Perennial aquatic to semi-aquatic herb 10 to 40 cm long Stem: weak, prostrate or with erect tips. Leaves: alternate, with three different forms. Submersed leaves are stalkless, 1.5 - 6 cm long, with eight to fourteen comb-like (pectinate) divisions. Amphibious leaves stalked, 1.7 - 7 cm long, with incompletely pinnate (pinnatifid) divisions. Emersed leaves are 1.5 - 8.5 cm long, 0.2 - 1.4 cm wide, lance-shaped and widest below, at or above the middle. Flowers: borne in axils of emersed or amphibious leaves, subtended by tiny lance-shaped and toothed bracts, solitary or in clusters of two to five, stalkless, green or with a purple tinge, small, lacking petals but having three sepals, three stamens and three stigmas. Fruit: nut-like, 2.3 - 6 mm across, egg-shaped to pyramidal, three-sided with sharp to rounded angles, three-chambered, with one seed found in each chamber.
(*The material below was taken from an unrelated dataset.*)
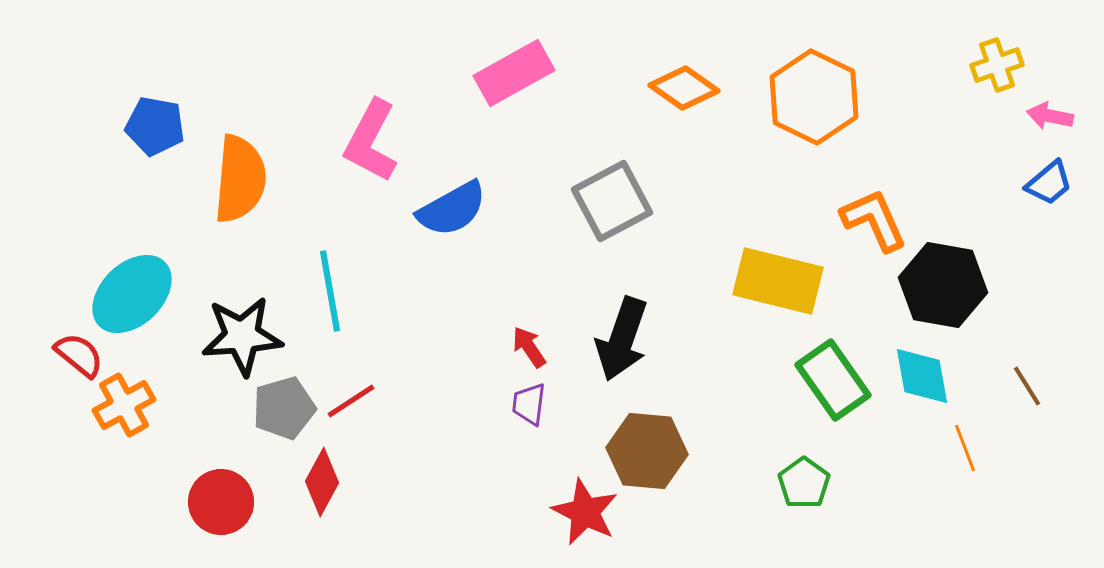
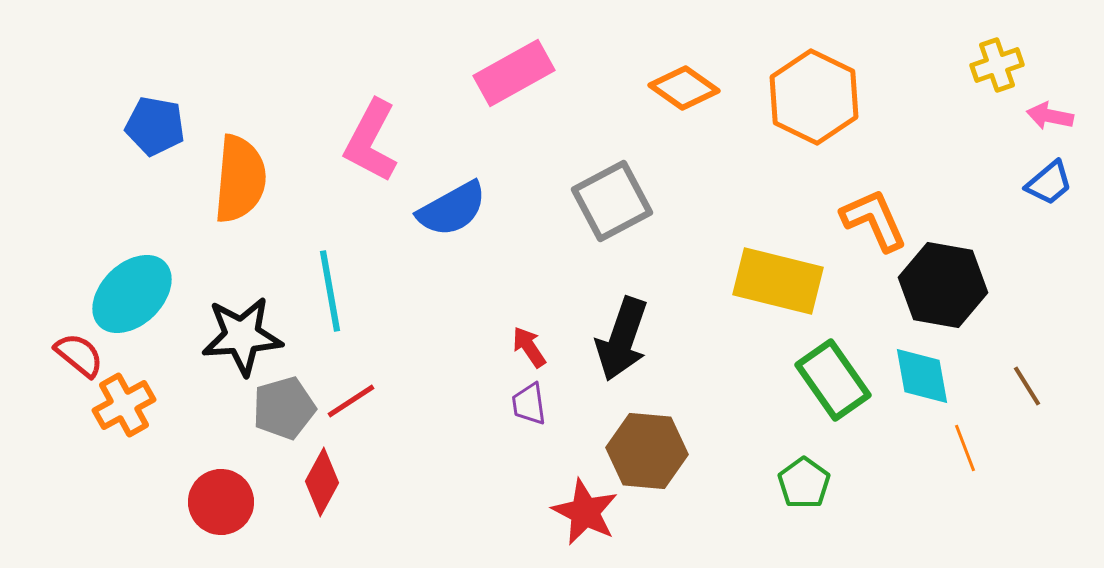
purple trapezoid: rotated 15 degrees counterclockwise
Similar species: Proserpinaca palustris is represented by two varieties in the Chicago Region. See links below for further information.
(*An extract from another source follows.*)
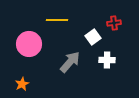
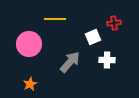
yellow line: moved 2 px left, 1 px up
white square: rotated 14 degrees clockwise
orange star: moved 8 px right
Etymology: Proserpinaca is the name Pliny gave to a Polygonum, meaning "pertaining to Proserpina (the Roman goddess of the underworld)."The name may have been given to this genus because of its adaptation to many habitats. Palustris means marsh-loving.
Stems decumbent and prostrate or rooting at base, often colonial, the floriferous branches erect, 1-4 dm; submersed lvs, if present, 2-4 cm, ovate or broadly oblong, deeply pinnatisect into narrow segments; emersed lvs linear-oblong to linear-oblanceolate, 2-6(-8) cm, serrate, tapering to the base; fr ovoid-pyramidal, 2-5 mm long and wide. Swamps, marshes, wet shores, and shallow water; Que. and N.S. to w. Ont. and Minn., s. to Cuba and Guatemala. July, Aug. The widespread var. crebra Fernald & Griscom has the fr 2-4 mm wide, acutely angled but not winged, the sides nearly flat. Var. palustris (P. platycarpa), on the coastal plain from Mass. to La., has the frs 3.5-5 mm wide, sharply angled, or narrowly winged above or throughout, with concave sides. Var. amblyogona Fernald, chiefly Ozarkian, extending e. to Ind., has frs 2-4 mm wide, plump, obtusely angled with convex sides.
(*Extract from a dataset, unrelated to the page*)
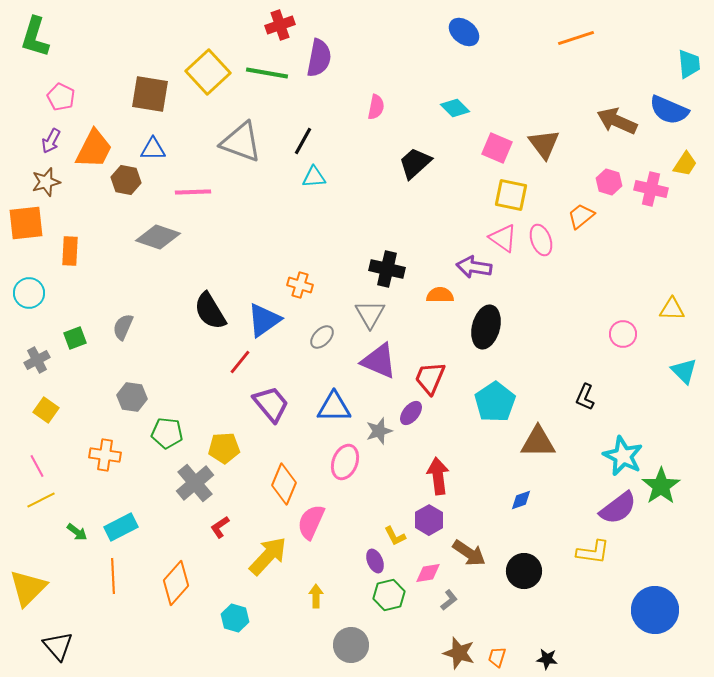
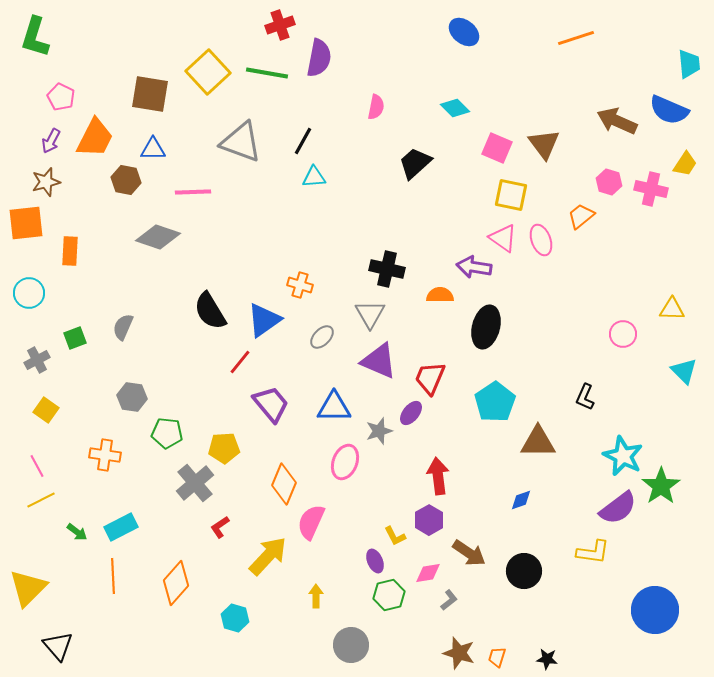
orange trapezoid at (94, 149): moved 1 px right, 11 px up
Gleason, Henry A. & Cronquist, Arthur J. 1991. Manual of vascular plants of northeastern United States and adjacent Canada. lxxv + 910 pp.
In the low sedge borders of lakes, in swamps, dried-up ponds and sloughs, and cypress swamps. Infrequent to rare. [Variety amblyogona] is a form with the angles of the fruit rounded. My Kosciusko County specimen might be referred to this variety although it is not well marked. Fernald cited 0. E. Lansing's no. 2509 from a ditch, Roby, Lake County, Indiana as the type.